Be aware that CPU ID numbers are not always allocated sequentially as shown here. It is not unusual to see IDs interleaved between sockets on the two NUMA nodes, such that 0-3,8-11 are on the first node and 4-7,12-15 are on the second node. Carefully check the virsh capabilities output to determine the CPU ID numbers when configiring both isolcpus and the guest cpuset values.

Guest configuration

What follows is an overview of the key parts of the domain XML that need to be configured to achieve low latency for real time workflows. The following example will assume a 4 CPU guest, requiring 16 GB of RAM. It is intended to be placed on the second host NUMA node.

CPU configuration

Real time KVM guests intended to run Linux should have a minimum of 2 CPUs. One vCPU is for running non-real time processes and performing I/O. The other vCPUs will run real time applications. Some non-Linux OS may not require a special non-real time CPU to be available, in which case the 2 CPU minimum would not apply.
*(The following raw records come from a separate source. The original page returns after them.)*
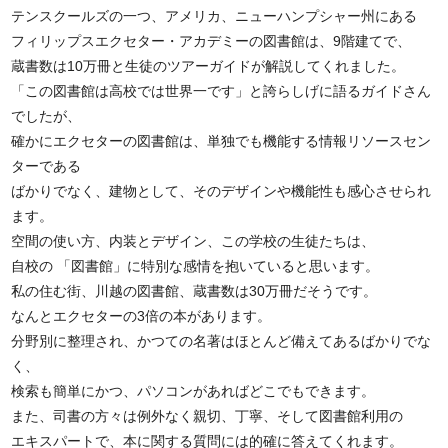
テンスクールズの一つ、アメリカ、ニューハンプシャー州にある
フィリップスエクセター・アカデミーの図書館は、9階建てで、
蔵書数は10万冊と生徒のツアーガイドが解説してくれました。
「この図書館は高校では世界一です」と誇らしげに語るガイドさん
でしたが、
確かにエクセターの図書館は、単独でも機能する情報リソースセン
ターである
ばかりでなく、建物として、そのデザインや機能性も感心させられ
ます。
空間の使い方、内装とデザイン、この学校の生徒たちは、
自校の 「図書館」に特別な感情を抱いていると思います。
私の住む街、川越の図書館、蔵書数は30万冊だそうです。
なんとエクセターの3倍の本があります。
分野別に整理され、かつての名著はほとんど備えてあるばかりでな
く、
検索も簡単にかつ、パソコンがあればどこでもできます。
また、司書の方々は例外なく親切、丁寧、そして図書館利用の
エキスパートで、本に関する質問には的確に答えてくれます。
Each guest CPU, even the non-real time one, needs to be pinned to a dedicated host core that is in the isolcpus reserved set. The QEMU emulator threads need to be pinned to host CPUs that are not in the isolcpus reserved set. The vCPUs need to be given a real time CPU scheduler policy.
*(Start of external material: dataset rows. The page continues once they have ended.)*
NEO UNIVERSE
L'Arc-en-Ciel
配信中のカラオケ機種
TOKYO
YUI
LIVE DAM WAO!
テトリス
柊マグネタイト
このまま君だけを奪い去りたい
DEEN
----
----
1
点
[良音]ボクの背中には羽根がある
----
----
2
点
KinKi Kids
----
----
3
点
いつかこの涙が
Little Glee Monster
When configuring the guest CPU count, do not include any CPU affinity at this stage:

<vcpu placement='static'>4</vcpu>

The guest CPUs now need to be placed individually. In this case, they will all be put within the same host socket, such that they can be exposed as core siblings. This is achieved using the CPU tunning config:

<cputune>
  <emulatorpin cpuset="8-9"/>
  <vcpupin vcpu="0" cpuset="12"/>
  <vcpupin vcpu="1" cpuset="13"/>
  <vcpupin vcpu="2" cpuset="14"/>
  <vcpupin vcpu="3" cpuset="15"/>
  <vcpusched vcpus='0-4' scheduler='fifo' priority='1'/>
</cputune>

The guest CPU model now needs to be configured to pass through the host model unchanged, with topology matching the placement:

<cpu mode='host-passthrough'>
  <topology sockets='1' dies='1' cores='4' threads='1'/>
  <feature policy='require' name='tsc-deadline'/>
</cpu>

The performance monitoring unit virtualization needs to be disabled via the hypervisor features:

<features>
  ...
  <pmu state='off'/>
</features>

Memory configuration

The host memory used for guest RAM needs to be allocated from huge pages on the second NUMA node, and all other memory allocation needs to be locked into RAM with memory page sharing disabled. This is achieved by using the memory backing config:

<memoryBacking>
  <hugepages>
    <page size="1" unit="G" nodeset="1"/>
  </hugepages>
  <locked/>
  <nosharepages/>
</memoryBacking>

Device configuration

Libvirt adds a few devices by default to maintain historical QEMU configuration behaviour. It is unlikely these devices are required by real time guests, so it is wise to disable them. Remove all USB controllers that may exist in the XML config and replace them with:

<controller type="usb" model="none"/>

Similarly the memory balloon config should be changed to

<memballoon model="none"/>

If the guest had a graphical console at installation time this can also be disabled, with remote access being over SSH, with a minimal serial console for emergencies.